2. Hubris / by Leslie Seaton



  1. a bad year

I had been resistant to the idea that 2014 could be anything but another solidly good year. Of course, who wants to have a bad year? My resistance, though, wasn’t only out of natural human pleasure-seeking, the normal desire to feel good, not bad. My denial had the flavor of evangelical zealotry to it because I simply no longer believed in bad years.

Like many zealots, I was only recently converted. I had had many bad years, had nothing but them for long stretches. Then in 2012 and 2013, things changed for me, and I finally had the bright and shiny pleasure of good years. Years that were not devoid of challenges and sadnesses, but were, overall, full of solid, grounded, true happinesses. Friendships. Accomplishments diligently worked towards. Deep connection with nature. Progress on personal goals. Creative expression. I felt breathless with gratitude for this good fortune, especially because I knew that years aren’t necessarily always like that.

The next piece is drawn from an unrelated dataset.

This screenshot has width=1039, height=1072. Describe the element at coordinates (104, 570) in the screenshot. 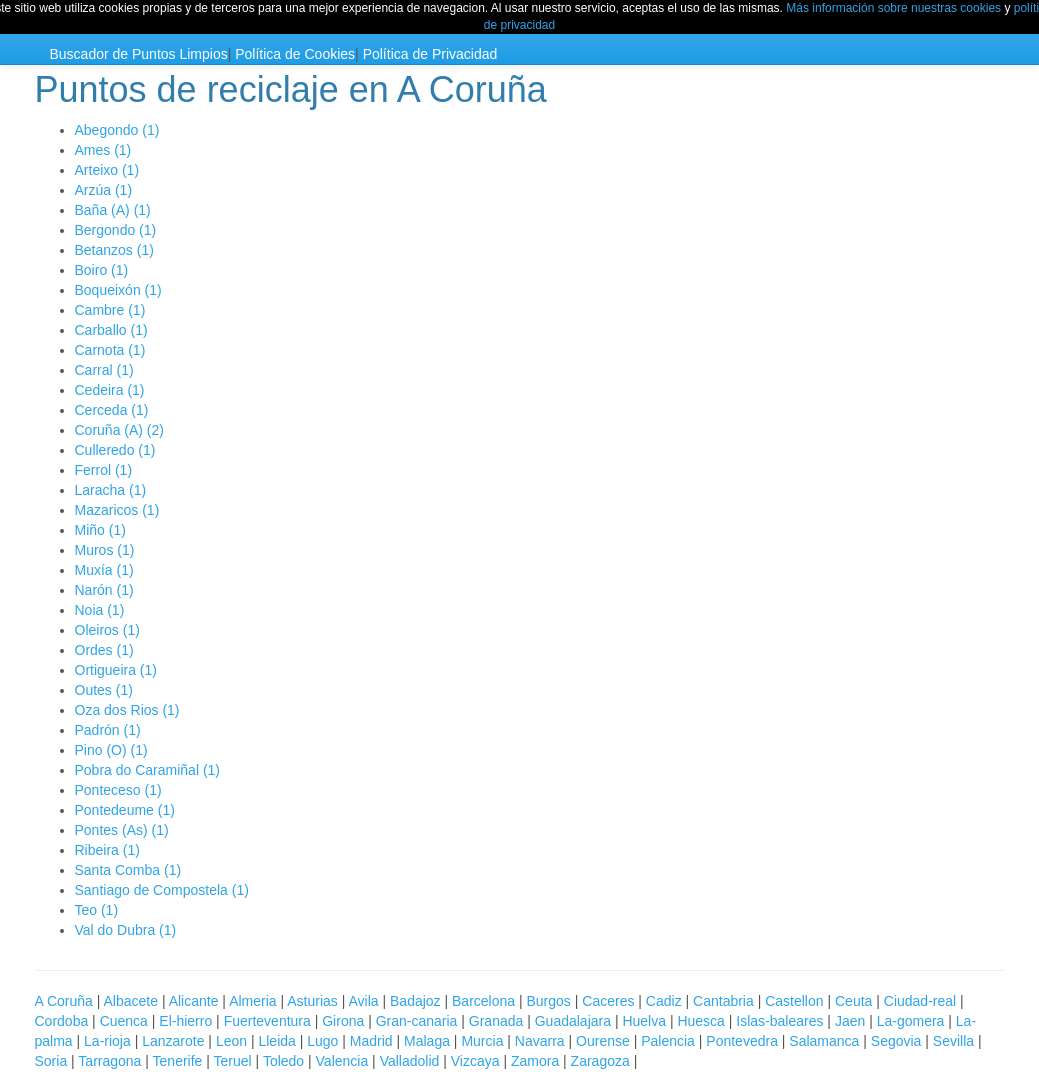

The night before my first (and so far only) half marathon, I sat in a hotel room in Leavenworth with that same friend Heather who had come to run it with me. (Aside: what great fortune! A friend who will come all the way to Paris to see you! Who will do a half marathon with you at your pudgy snail’s pace even though she can run it in literally half the time! Who’s your friend even after you petulantly, childishly, stopped speaking to her in your 20’s, who forgave you completely even though she had no reason to?)

I told her how the older I get, the more deeply I identified with the poem “Could Have” by Wislawa Szymborska. I pulled it up on my phone to read it to her and become a little weepy as we sat in our beds the night before the race.

It could have happened.
It had to happen.
It happened earlier. Later.
Nearer. Farther off.
It happened, but not to you.
You were saved because you were the first.
You were saved because you were the last.
Alone. With others.
On the right. The left.
Because it was raining. Because of the shade.
Because the day was sunny.

You were in luck — there was a forest.
You were in luck — there were no trees.
You were in luck — a rake, a hook, a beam, a brake,
A jamb, a turn, a quarter-inch, an instant . . .

So you’re here? Still dizzy from
another dodge, close shave, reprieve?
One hole in the net and you slipped through?
I couldn’t be more shocked or
how your heart pounds inside me.

My breathless gratitude for the holes in nets I’d slipped through, for the pleasures and little joys  I’d collected around myself, ones I’d not expected to have…this was what I’d begun to cling to with my zealotry.

I’d made it, shocked and speechless, through those bad years, and I felt certain that if I just maintained that gratitude, and focused on those small pleasures, I would be fine. I had inoculated myself against bad years.

I didn’t realize it at the time, but I’d started thinking of this poem as a fixed point I’d passed, instead of what it is, which is the constant, daily truth of life: there is always a new net to slip through until you don’t.

I had convinced myself that I’d insulated myself from the kind of net of badness that had caught me before, that I’d developed tiny rituals of accessible happinesses, and that had created some kind of protective bubble around myself.

Our rituals can make us feel better; unfortunately, I forgot that I don’t believe they actually control how anything turns out.